OK so that's the crux of my argument. There's some interesting anomalies that point to it being a possibility. There's no way to rule it out. At the end of the day, it comes down to one opinion vs another, which is why statements like:
>The virus itself, to the eye of any virologist, is clearly not engineered.
...are so infuriating to me.
It comes down to occam's razor.
Sure, is it /possible/ that some scientist in a lab decided to use an entirely unknown and undescribed natural virus as the subject of their experiments? And use a completely out of nowhere cleavage site from a distant coronavirus that nobody talks about or really studies to do it? And then that virus escaped?
Sure.
But in order for that to be true, we need to make some new assumptions. We need to assume such a person exists, that they had that exact idea, and that it worked and they didn't tell anyone about it, or they all agreed to cover it up, and then some of them got sick (and again, covered it up) and it got out into the public, and voila, pandemic.
Or, it could have been a completely natural event that we know already happens all the time, in the contexts we know it to occur, using mechanisms that have already been described.
On a pure numbers game, on a scale of pure virus-host interactions, which do you think happens more often?

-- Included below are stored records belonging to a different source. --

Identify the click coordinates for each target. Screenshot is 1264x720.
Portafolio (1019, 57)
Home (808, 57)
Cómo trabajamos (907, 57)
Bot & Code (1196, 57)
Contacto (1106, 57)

People out in the provinces use bat guano as eye drops, eat bat in soups, use bat guano as fertilizer, harvest it without gloves, tour caves without any protection, etc. All of these are well-described. They are all known to occur on the scale of many thousands if not tens of thousands of events per day throughout rural China. Each one of these is a roll of the dice.
OR, how many times do we think a human contaminates themselves in a virology lab in china, working on coronaviruses? or with bats? Sure it probably happens some, but I have a hard time believing it happens more than 100 times per day in China. There just aren't that many bat colonies or virology labs.
So Occam's razor would tell us that the most likely of these two scenarios is the natural one. Is that conclusive proof? no, and I never said it was. I don't think at this point conclusive proof is possible. We're just making estimations. I've always just been making estimations.
A lab release is much less likely than a natural one, even if both are /technically/ possible.
A lot of things are /technically/ possible. On the scale of things, I think the lab leak is likely /enough/ that China should open up itself to international investigators, to show with all available evidence it probably didn't happen. But I don't think it's likely enough that we should all be condemning china, or fueling racist anti-chinese sentiment, or all the other consequences of these news stories. The consequences are right in front of you, anti-asian hate crimes are on the rise in the US, and 30+% of the US thinks the lab release is the most likely scenario.
I'm not saying we stop talking about the lab release, just that we need to put it in the proper context of probability. It is /possible/ but it really is not very /probable/.